#### [EXERCISE AIM]
Check every line below, and copy those that include "Allah".

#### [RECORDS FOR THE TASK]
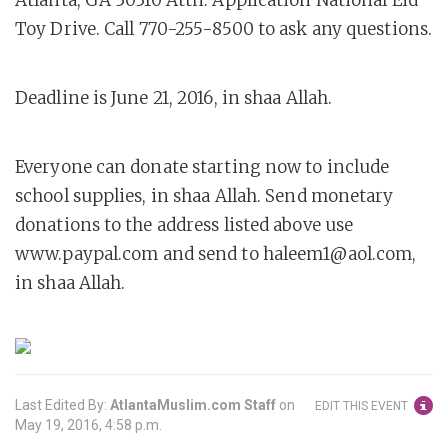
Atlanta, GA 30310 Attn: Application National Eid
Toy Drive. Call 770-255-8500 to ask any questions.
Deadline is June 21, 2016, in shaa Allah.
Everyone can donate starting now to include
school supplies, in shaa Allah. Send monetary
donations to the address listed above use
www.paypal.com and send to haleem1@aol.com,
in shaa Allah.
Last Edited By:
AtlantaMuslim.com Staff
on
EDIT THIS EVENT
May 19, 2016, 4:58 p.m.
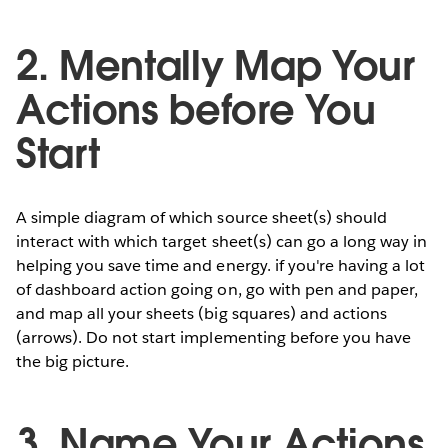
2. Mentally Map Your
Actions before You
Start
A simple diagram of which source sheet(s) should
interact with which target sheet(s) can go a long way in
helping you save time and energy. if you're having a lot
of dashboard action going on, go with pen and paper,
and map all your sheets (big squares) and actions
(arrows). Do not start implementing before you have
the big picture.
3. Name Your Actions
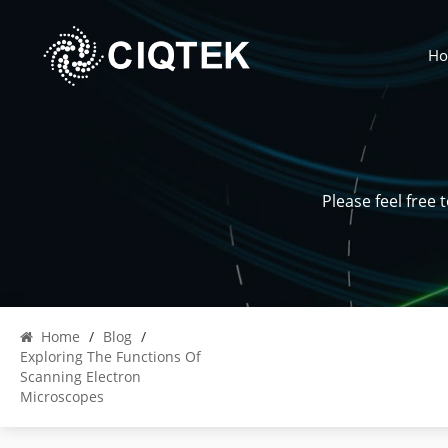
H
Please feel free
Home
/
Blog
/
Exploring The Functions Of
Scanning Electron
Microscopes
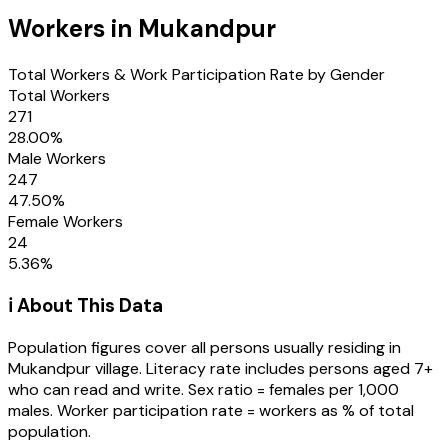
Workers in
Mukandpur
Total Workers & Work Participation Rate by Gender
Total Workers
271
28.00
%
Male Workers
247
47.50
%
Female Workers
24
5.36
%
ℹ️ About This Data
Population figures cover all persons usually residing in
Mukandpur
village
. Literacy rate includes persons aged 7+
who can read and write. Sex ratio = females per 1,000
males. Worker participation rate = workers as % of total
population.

==

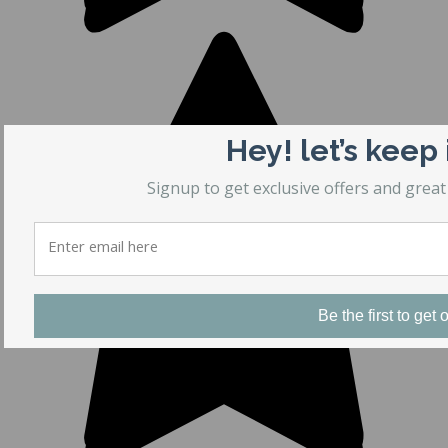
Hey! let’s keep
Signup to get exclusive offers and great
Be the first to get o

#### [RESPONSE TO THE EXERCISE]
Deadline is June 21, 2016, in shaa Allah.
school supplies, in shaa Allah. Send monetary
in shaa Allah.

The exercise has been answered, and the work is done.